The prices of oil and natural gas have always been historically correlated, as the two resources are substitutes for each other. However, this relationship seems to have broken down recently. Why is this and how should investors react? I will offer several possibilities below.
The chart above was created using data from U.S. Energy Information Administration. It shows the relative changes in the prices of oil and natural gas since January 1986 and March 2011 (the earliest and latest dates when data was available for both).
Looking at this chart, we can see that both oil and natural gas have generally moved in the same direction up until recently. Furthermore, previous large deviations have been caused by ‘acts of god’ such as war or extreme weather. Let us look at the correlation between oil and natural gas prices in greater detail:
As this shows, oil and natural gas have historically had a high correlation of 0.8017. The current (March) position is highlighted by the red dot. As can be seen, it has currently deviated significantly from the historical mean. From the chart below, we can see that this is actually historically the greatest deviation:
In January 1986, the prices of oil and natural gas were $22.93/barrel and $2.28/000s cubic feet, respectively. This gives a price ratio of 10.06. The chart above shows how this has changed since.

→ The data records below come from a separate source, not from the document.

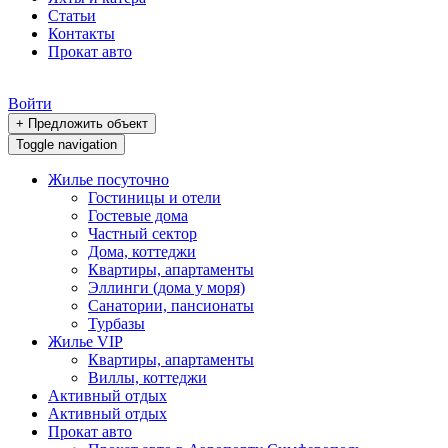
Статьи
Контакты
Прокат авто
Войти
+ Предложить объект
Toggle navigation
Жилье посуточно
Гостиницы и отели
Гостевые дома
Частный сектор
Дома, коттеджи
Квартиры, апартаменты
Эллинги (дома у моря)
Санатории, пансионаты
Турбазы
Жилье VIP
Квартиры, апартаменты
Виллы, коттеджи
Активный отдых
Активный отдых
Прокат авто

As can be seen, the price ratio is currently (March) at a historic high of 26.37. This is even greater than the ratio achieved during the Persian Gulf War, the last great oil shock.
Investors now face two questions. First, is this deviation the beginning of some ‘new paradigm’, or will a return to the mean occur? Secondly, if a readjustment does occur will it be through a fall in oil prices, a rise in natural gas prices, or both?

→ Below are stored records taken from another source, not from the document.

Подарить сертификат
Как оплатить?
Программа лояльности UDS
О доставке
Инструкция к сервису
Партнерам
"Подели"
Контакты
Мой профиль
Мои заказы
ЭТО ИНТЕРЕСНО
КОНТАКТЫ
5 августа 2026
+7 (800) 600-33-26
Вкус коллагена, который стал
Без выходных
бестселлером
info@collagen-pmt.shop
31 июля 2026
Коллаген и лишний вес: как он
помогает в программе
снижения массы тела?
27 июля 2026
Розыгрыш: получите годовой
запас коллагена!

The most obvious explanation is that the recent rise in oil prices has been caused by the crisis in the Middle East. If investors believe that this is simply a ‘shock’ and that prices will fall back then they should short oil, possibly through purchasing the SZO ETF. However, many people now believe that $100+ oil is here to stay. If this is the case, then why hasn’t natural gas followed it upwards?

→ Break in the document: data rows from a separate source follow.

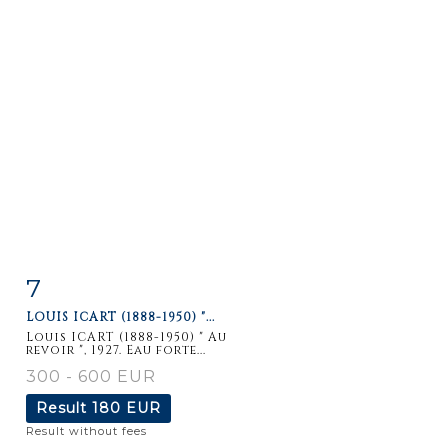
7
Item detail
Zoom
LOUIS ICART (1888-1950) "...
Louis ICART (1888-1950) " Au
revoir ", 1927. Eau forte...
300 - 600 EUR
Result
180 EUR
Result without fees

One explanation is the innovations in technologies extracting natural gas from shale. Whether this has actually increased output or not, it seems clear that the cost of producing natural gas is now lower than ever. In basic economic terms, this has led to an expansionary shift in supply. Given a constant demand, this reduces the price. The only realistic force that can correct this is a fundamental shift in demand from oil to natural gas.
One way this could occur is from the prospect of a rise in the price of oil, as predicted by ‘Peak Oil’, leading to a fundamental shift towards its substitute, natural gas. Investors could therefore benefit from purchasing the GAZ ETF. Alternatively, governments could begin to introduce measures that simply move economies away from oil. Barack Obama, for example, has already spoken about weaning America off oil.
Finally, the cause of this relative change should be the determining factor in an investor’s decision. A simpler strategy could be to simply go long on natural gas through GAZ and short on oil through SZO, thus simply hoping to arbitrage the historic price difference. Nevertheless, the fundamental question remains: are we in a new era for oil and natural gas?